Making Holes in Water: Chapter One

Before we get started, let’s get something straight. You want to kill them from time to time, husband, wife, don’t worry, everybody does. Well, I do. Problem is getting rid of the body; can’t bury it in the garden, first place they’ll look. No, you need to be smarter than that. It takes attention to detail, planning. It takes the mind of an accountant to get away with it. This is It’s a wonderful life in reverse; what would your life be without them.
James Hamilton is a financial auditor, skilled in the tricks of hiding things in plain sight. He now has to hide his wife’s body as he sets about beginning his wonderful life. Keeping her in the freezer with the oven chips and the Vesta beef curry is only going to work for so long and you have no idea how tough it can be to find a free space to dump a body in Essex. No, if no-one is looking, no-one will find her. So, he takes her on holiday.
He meets Sarah, a girl looking for her own wonderful life. They drive down the continent to Greece, a place where she knows it’s easy to disappear. James deposits little bags of wife along the way while she enjoys being the new Mrs. Hamilton.
Missing persons are not dead; they’re just mislaid until someone wants to find them. And, like body parts, they have a way of coming to the surface.
James is loving his new life but how long can he keep the books cooked. How long can he resist the gravity of suburbia.

Chapter 1

The compressor worked hard trying to bring temperatures down to usual tolerances. It sent warm vibrations through James’ back, massaging the pain of his exertions. The motor shivered stop momentarily then continued; there was still some core temperature to tackle before its new contents would freeze. James lifted himself and opened the lid of the appliance. He moved a family bag of McCain oven chips and a Vesta beef curry revealing a face. She was still there. He replaced the convenient foodstuffs and slid back down to the floor.
He had woken late that morning; the events of the previous night had necessitated a little lie-in.

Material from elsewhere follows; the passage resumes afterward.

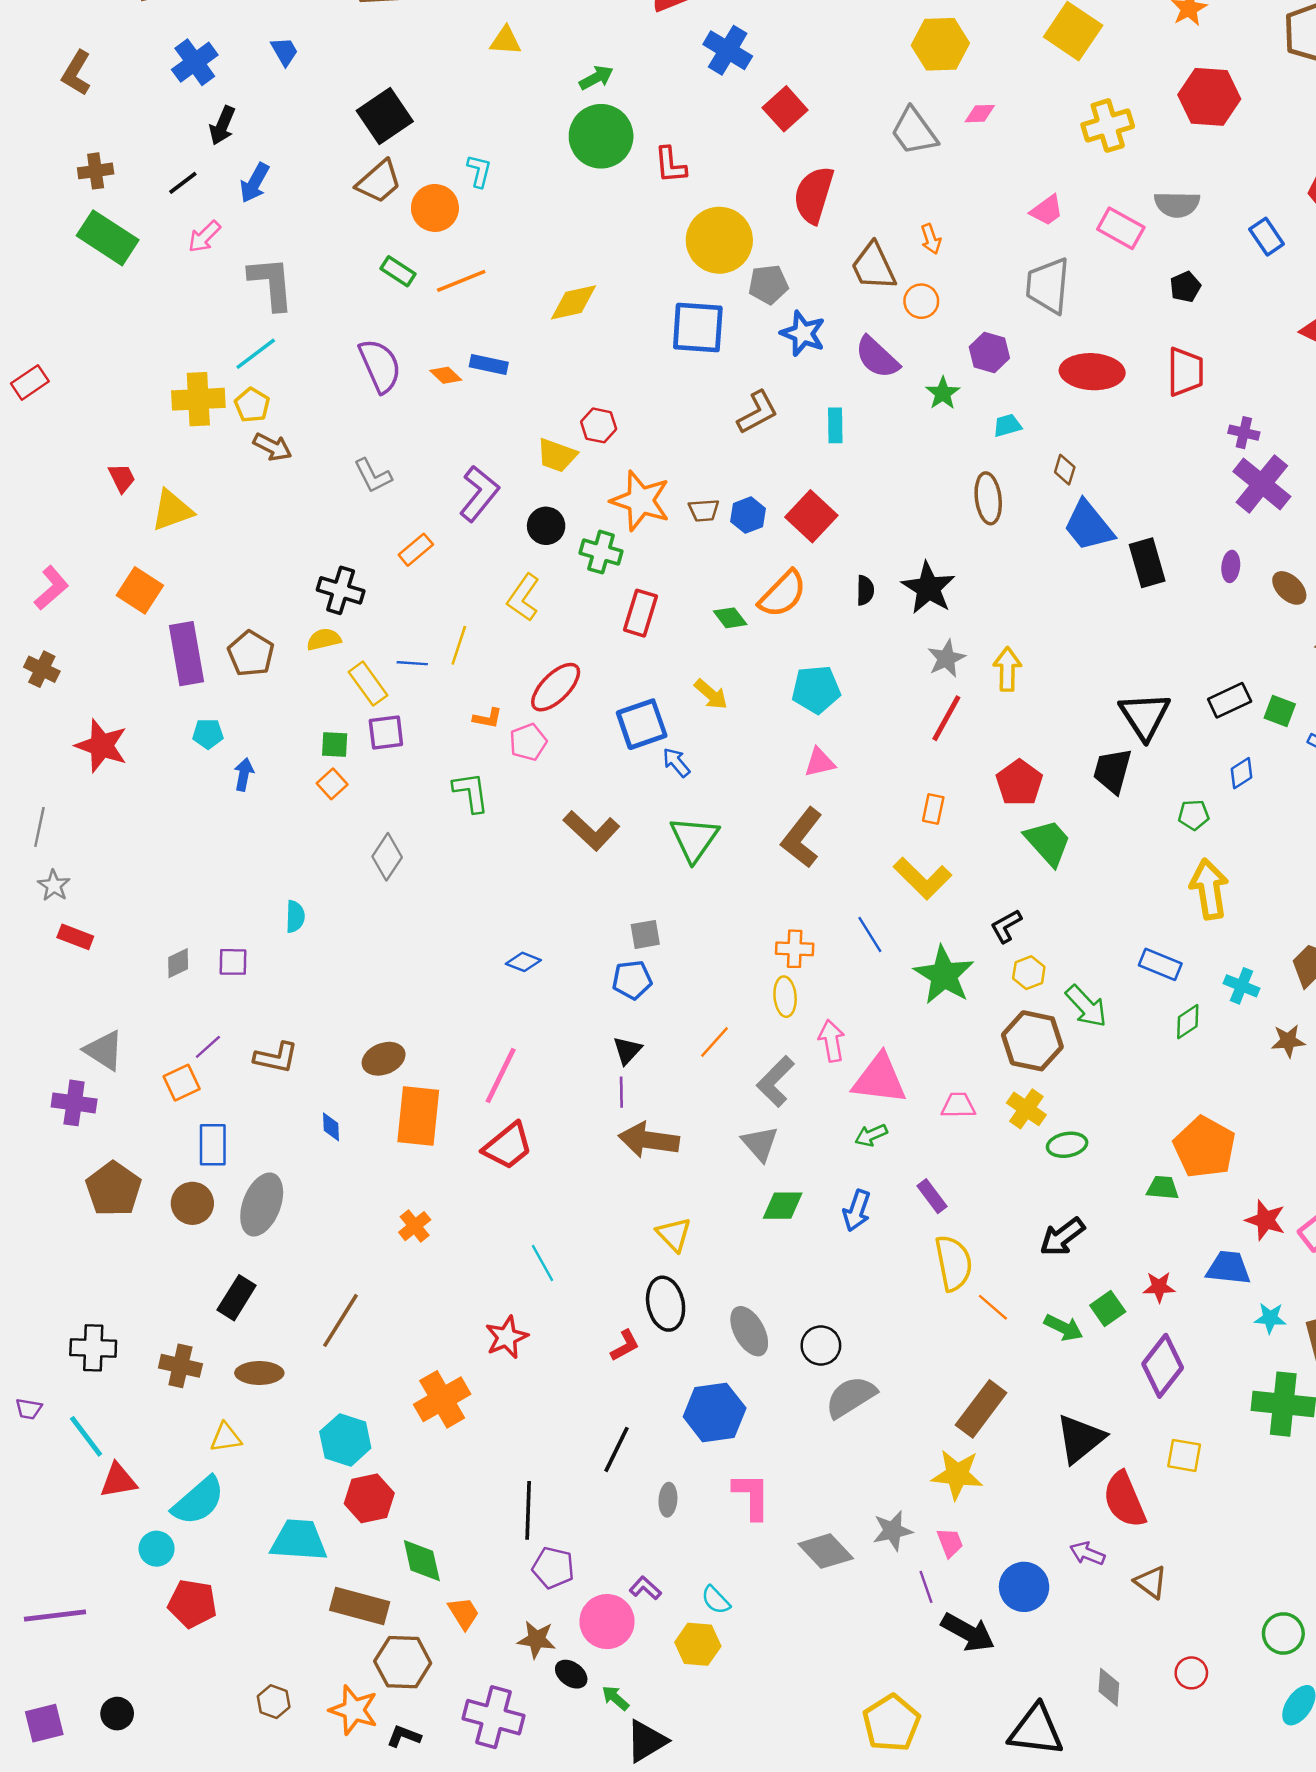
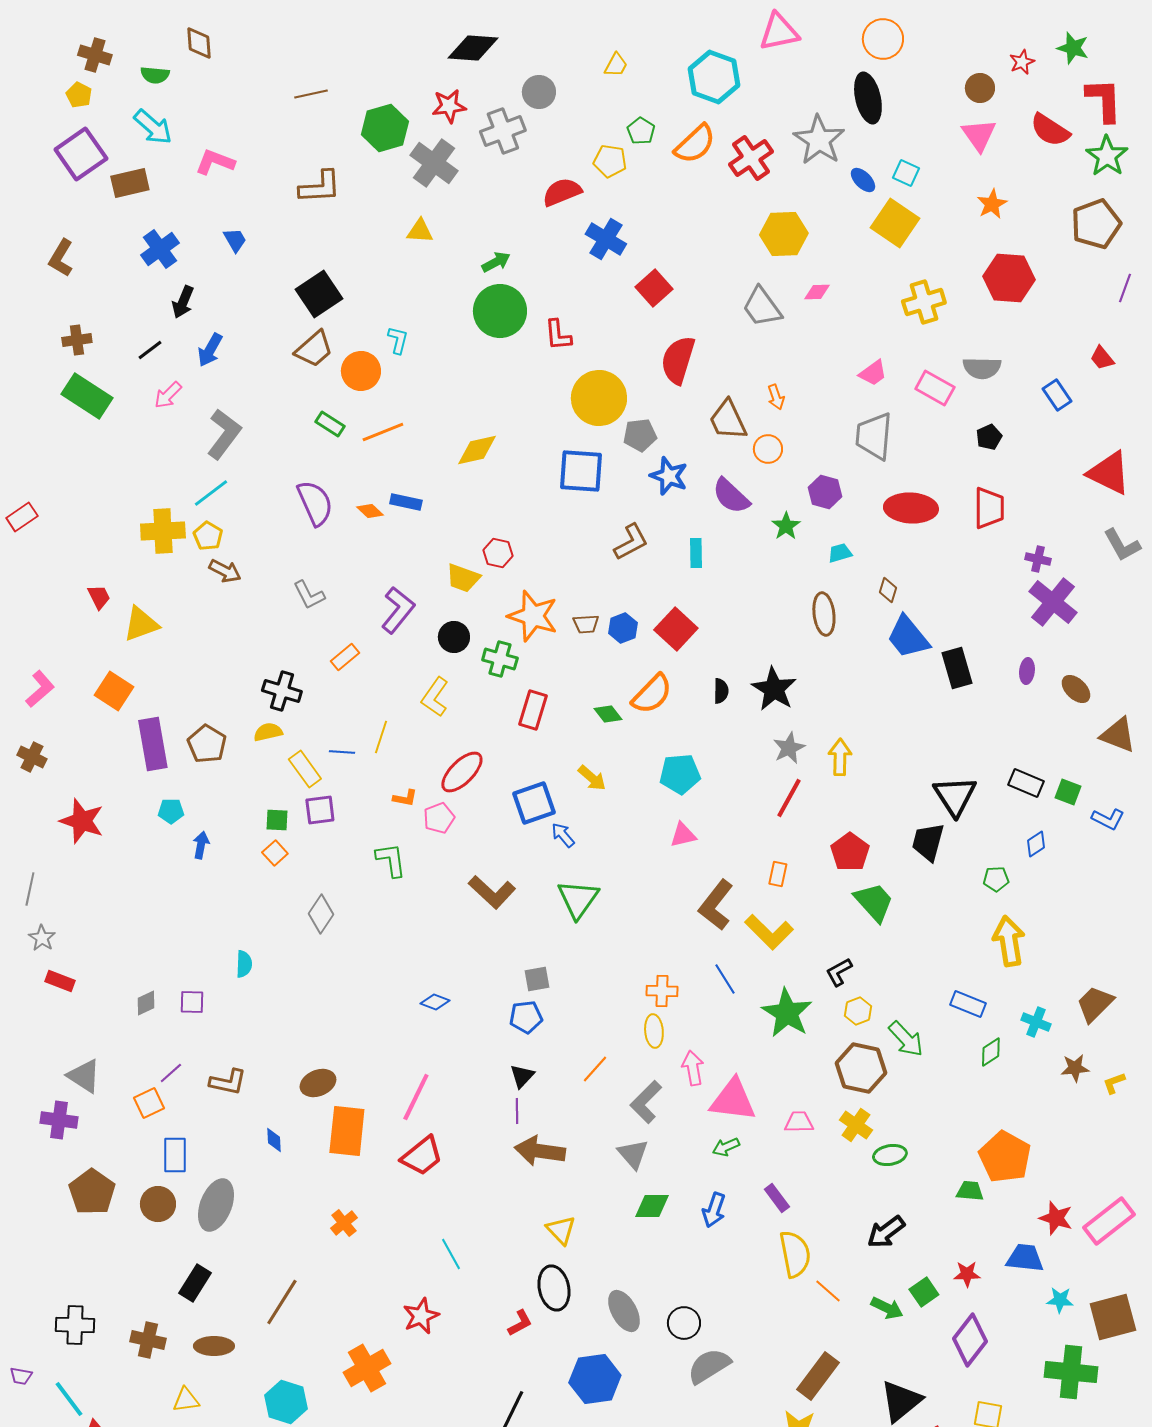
gray L-shape: (271, 283) -> (224, 434), turned 42
black rectangle: (1230, 700) -> (1026, 783), turned 48
brown L-shape: (802, 838) -> (716, 905), moved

He rolled over and watched Laura lying serene and motionless. He planted a gentle kiss on his wife’s forehead. “Nothing new with you this morning, darling.” He looked over at the clock; 8.37.

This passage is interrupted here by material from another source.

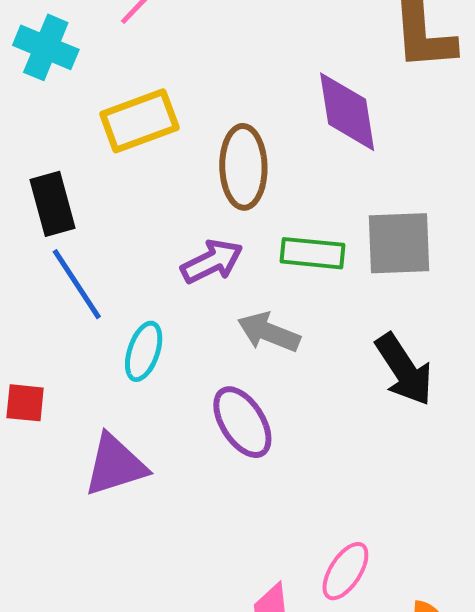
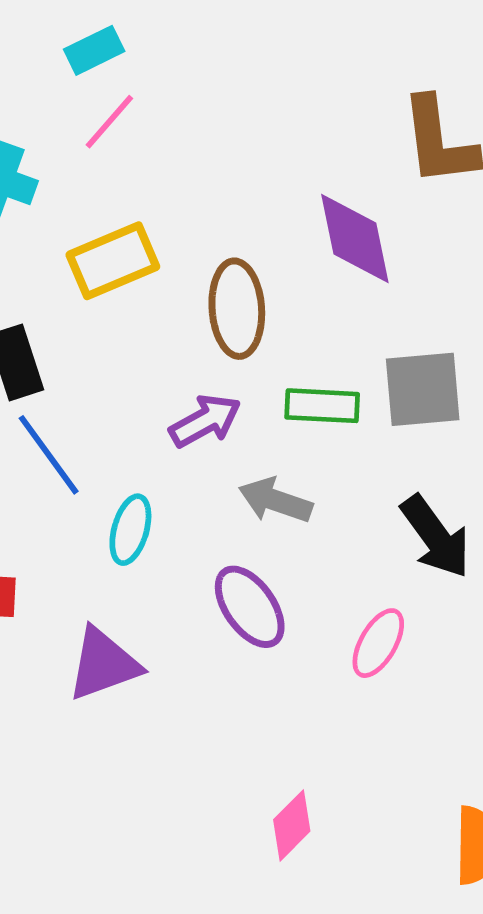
pink ellipse: (345, 571) -> (378, 643), moved

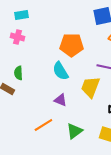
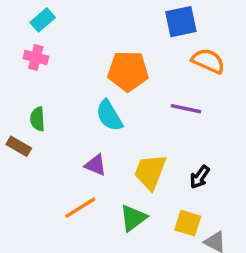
cyan rectangle: (21, 15) -> (43, 20), turned -32
yellow trapezoid: (90, 87) -> (150, 172), moved
purple triangle: (60, 100) -> (96, 165), moved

“I tell you what I’m going to do. I’m going to pull a sickie so we can spend the day together. I know, I know not me at all but today’s going to be different, today we’ll have fun”. He pulled the duvet back and threw his long pale legs out of the bed. Next to where his feet landed was a book-marked copy of Luke Rheinhart’s The Diceman, he swept his slippers aside and swaggered in the direction of the kitchen.
As the kettle boiled James took the opportunity to call the office.
“Jane, yes, it’s James— no, not very,” he coughed. “Well terrible to be precise— no, no I don’t think I’ll be in today”. He half covered the mouthpiece and in an overloud whisper called out, “Yes darling, you go back to bed. I’ll be there in a jiffy— yes, of course I do pussycat.” He heard the giggle from the other end.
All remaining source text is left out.